A new study provides direct experimental evidence that a brain region important for reading and word recognition contains neurons that are highly selective for individual real words. The research, published by Cell Press in the April 30th issue of the journal Neuron, provides important insight into brain mechanisms associated with reading and may lead to a better understanding of reading disabilities.

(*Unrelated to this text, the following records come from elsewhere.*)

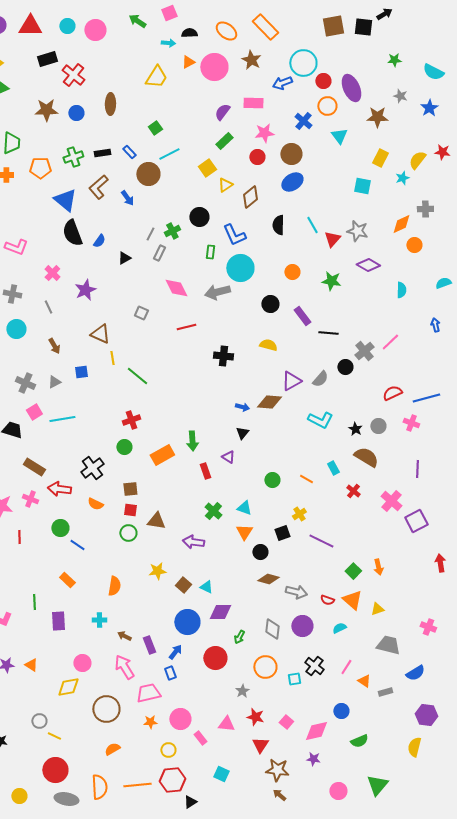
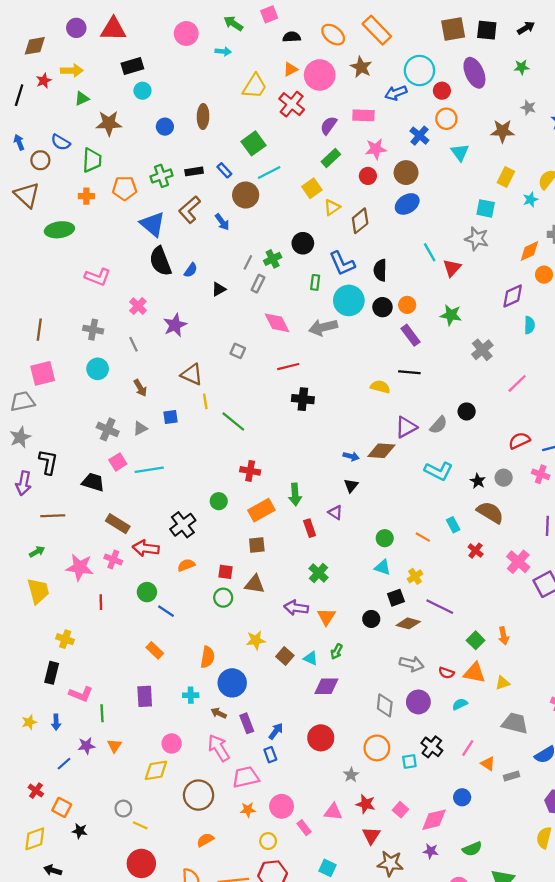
black arrow: (384, 14) -> (526, 28), moved
cyan circle: (67, 26) -> (142, 91), moved
cyan arrow: (168, 43) -> (223, 51), moved
red cross: (73, 75) -> (292, 104), moved
purple ellipse: (351, 88) -> (474, 73), moved
brown star: (46, 110) -> (109, 123), moved
green square: (155, 128) -> (253, 143), size x1.5
black semicircle: (278, 225) -> (380, 270), moved
gray star: (357, 231) -> (477, 239), moved
purple diamond: (368, 265) -> (513, 296), moved, turned -55
black circle: (270, 304) -> (382, 307), moved
purple rectangle: (302, 316) -> (411, 335), moved
black line: (328, 333) -> (409, 372), moved
gray cross: (364, 351) -> (482, 350), moved
black cross: (223, 356) -> (303, 399), moved
red cross: (131, 420) -> (250, 471), moved, turned 30
brown square: (130, 489) -> (257, 545), moved
orange semicircle: (95, 504) -> (186, 565), turned 133
cyan triangle: (244, 508) -> (382, 567), moved
orange triangle: (244, 532) -> (326, 617), moved
brown diamond: (268, 579) -> (408, 623), moved
orange triangle: (352, 600) -> (474, 673), turned -30
green line: (34, 602) -> (102, 713), moved
blue circle: (187, 622) -> (232, 683), moved
green arrow: (239, 637) -> (336, 651), moved
orange triangle: (31, 665) -> (114, 746), turned 32
green semicircle: (359, 741) -> (472, 849), moved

The ability to read is a complex cognitive skill that is thought to depend on neural representations built as a result of experience with written words. “Although some theories of reading as well as some neuropsychological and experimental data have argued for the existence of a neural representation for whole real words, experimental evidence for such a representation has been elusive,” explains senior study author Dr. Maximilian Riesenhuber from the Department of Neuroscience at the Georgetown University Medical Center.

Previous neuroimaging studies have identified an area in the left visual cortex, called the visual word form area (VWFA), as being important for reading words. However, thus far, scientists have not demonstrated that this brain region has a preference for real words when compared with pronounceable nonsense words, known as pseudowords (i.e. “farm” versus “tarm”). Dr. Riesenhuber and colleagues performed a series of experiments using a neuroimaging technique that allowed very sensitive examination of neuronal activity. Subjects were imaged while performing reading detection tasks using real words and pseudowords.

The researchers found that neurons in the VWFA were highly selective for whole real words, supporting the idea of experience-driven tuning of neurons in the VWFA to real words but not pseudowords. Further, a whole-brain analysis revealed that the left VWFA was the only brain area that consistently exhibited this selectivity for written words during the experimental reading tasks. The findings provide evidence that experience-driven neural plasticity extends beyond lower level representations of characters and also involves whole words.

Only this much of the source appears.